All notices permitted or required to be delivered under this APA shall be delivered by email to the respective parties at the addresses listed below. In the event recipient Party does not acknowledge receipt of such email, then sender party to confirm such email delivery by sending a confirmation copy via overnight delivery to addresses listed below. So long as any notice is prepared, addressed, and delivered in accordance with this Section 10.5, then any such notice shall be deemed to have been received at the time of transmission in the case of email, provided confirmation is acknowledged or sent as described above. The parties may change their notice information below by delivery of written notice via email to the other party in accordance with this Section 10.5 with new notice information.

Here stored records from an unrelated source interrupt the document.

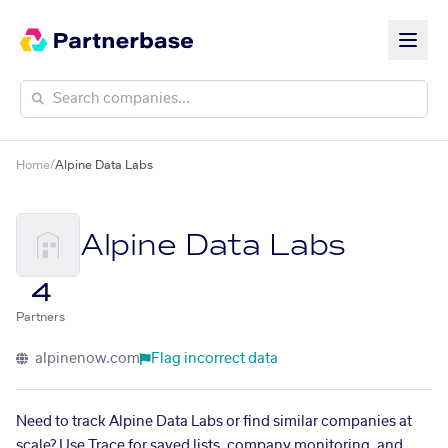
Home
/
Alpine Data Labs
Alpine Data Labs
4
Partners
alpinenow.com
Flag incorrect data
Need to track Alpine Data Labs or find similar companies at
scale? Use Trace for saved lists, company monitoring, and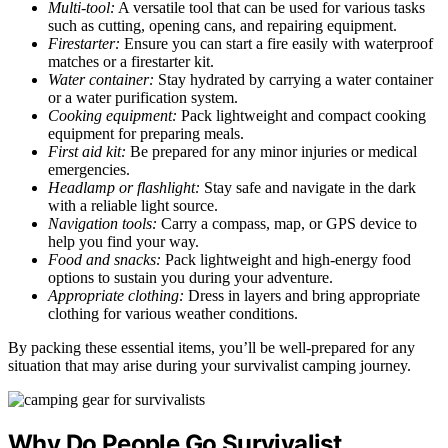
Multi-tool:
A versatile tool that can be used for various tasks
such as cutting, opening cans, and repairing equipment.
Firestarter:
Ensure you can start a fire easily with waterproof
matches or a firestarter kit.
Water container:
Stay hydrated by carrying a water container
or a water purification system.
Cooking equipment:
Pack lightweight and compact cooking
equipment for preparing meals.
First aid kit:
Be prepared for any minor injuries or medical
emergencies.
Headlamp or flashlight:
Stay safe and navigate in the dark
with a reliable light source.
Navigation tools:
Carry a compass, map, or GPS device to
help you find your way.
Food and snacks:
Pack lightweight and high-energy food
options to sustain you during your adventure.
Appropriate clothing:
Dress in layers and bring appropriate
clothing for various weather conditions.
By packing these essential items, you’ll be well-prepared for any
situation that may arise during your survivalist camping journey.
Why Do People Go Survivalist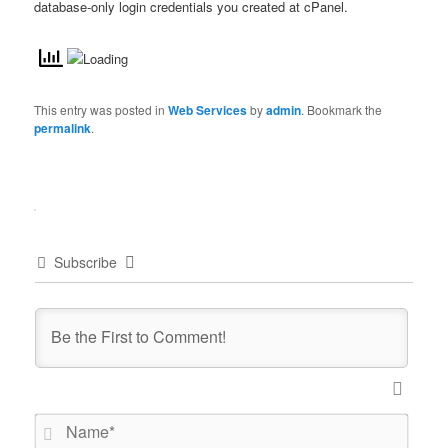
database-only login credentials you created at cPanel.
This entry was posted in
Web Services
by
admin
. Bookmark the
permalink
.
Subscribe
Name*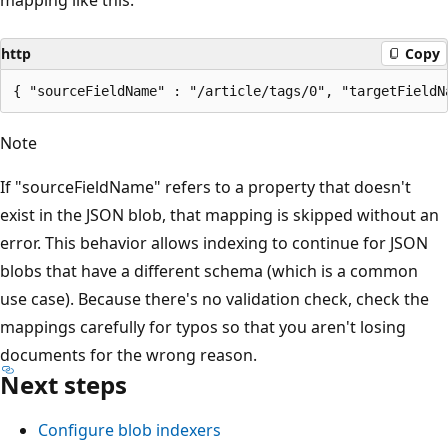
http
Copy
Note
If "sourceFieldName" refers to a property that doesn't
exist in the JSON blob, that mapping is skipped without an
error. This behavior allows indexing to continue for JSON
blobs that have a different schema (which is a common
use case). Because there's no validation check, check the
mappings carefully for typos so that you aren't losing
documents for the wrong reason.
Next steps
Configure blob indexers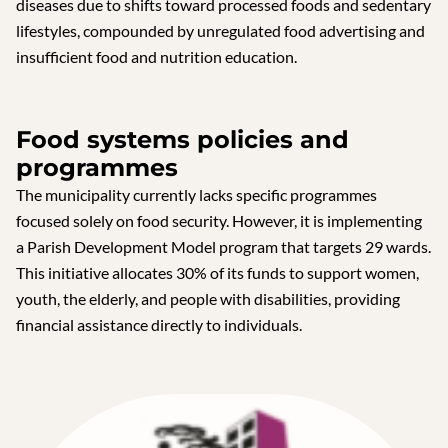
diseases due to shifts toward processed foods and sedentary
lifestyles, compounded by unregulated food advertising and
insufficient food and nutrition education.
Food systems policies and
programmes
The municipality currently lacks specific programmes
focused solely on food security. However, it is implementing
a Parish Development Model program that targets 29 wards.
This initiative allocates 30% of its funds to support women,
youth, the elderly, and people with disabilities, providing
financial assistance directly to individuals.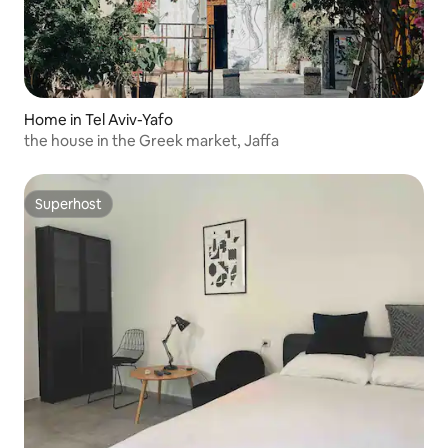
Home in Tel Aviv-Yafo
the house in the Greek market, Jaffa
Superhost
Superhost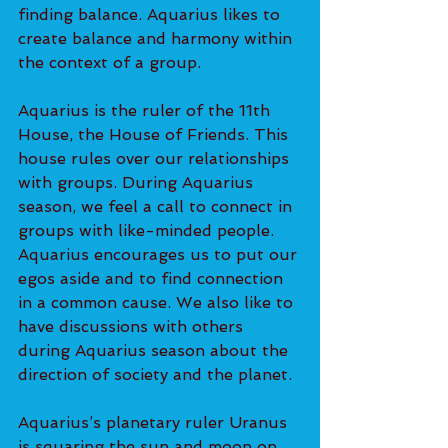
finding balance. Aquarius likes to 
create balance and harmony within 
the context of a group.
Aquarius is the ruler of the 11th 
House, the House of Friends. This 
house rules over our relationships 
with groups. During Aquarius 
season, we feel a call to connect in 
groups with like-minded people. 
Aquarius encourages us to put our 
egos aside and to find connection 
in a common cause. We also like to 
have discussions with others 
during Aquarius season about the 
direction of society and the planet.
Aquarius’s planetary ruler Uranus 
is squaring the sun and moon on 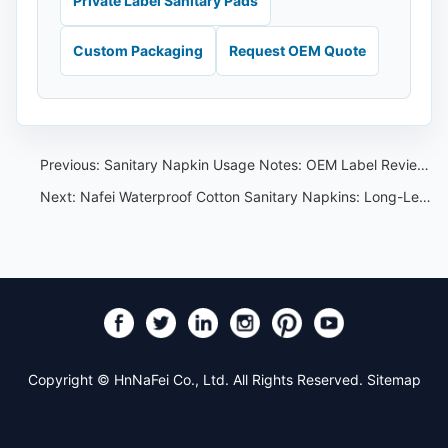
Private Label Sanitary Pads
Custom Packaging
Request OEM Quote
Previous:
Sanitary Napkin Usage Notes: OEM Label Review Checklist
Next:
Nafei Waterproof Cotton Sanitary Napkins: Long-Length Options
Copyright © HnNaFei Co., Ltd. All Rights Reserved.
Sitemap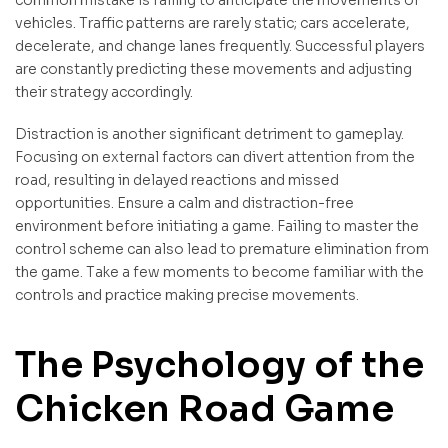
vehicles. Traffic patterns are rarely static; cars accelerate,
decelerate, and change lanes frequently. Successful players
are constantly predicting these movements and adjusting
their strategy accordingly.
Distraction is another significant detriment to gameplay.
Focusing on external factors can divert attention from the
road, resulting in delayed reactions and missed
opportunities. Ensure a calm and distraction-free
environment before initiating a game. Failing to master the
control scheme can also lead to premature elimination from
the game. Take a few moments to become familiar with the
controls and practice making precise movements.
The Psychology of the
Chicken Road Game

| If to Purchaser: | OP Burgers LLC | |
| c/o BDO | ||
| [***] | ||
| w/ a copy to: | Joshua Robert Mason, Esq. and Richard Gibson, Esq. | |
| Monroe Moxness Berg PA | ||
| 7760 France Avenue South, Suite 700 | ||
| Minneapolis, MN 55435 | ||
| O: | 952.346.1433; 952.885.5999 | |
| E: | jmason@mmblawfirm.com; rgibson@mmblawfirm.com | |
| If to Seller: | Jeffrey Hoban | |
| SVP & DGC | ||
| Red Robin International, Inc. | ||
| [***] | ||
| w/ a copy to: | John Moore, Esq. | |
| Partner | ||
| Husch Blackwell, LLP | ||
| 4801 Main Street | ||
| Suite 1000 | ||
| Kansas City, MO 64112 | ||
| O: | 816.983.8303 | |
| E: | john.moore@huschblackwell.com | |
10.6. Assignment; Successors and Assigns.
This APA shall be binding upon and inure to the benefit of the successors and assigns of the parties hereto, subject to subparagraphs (a) and (b) below.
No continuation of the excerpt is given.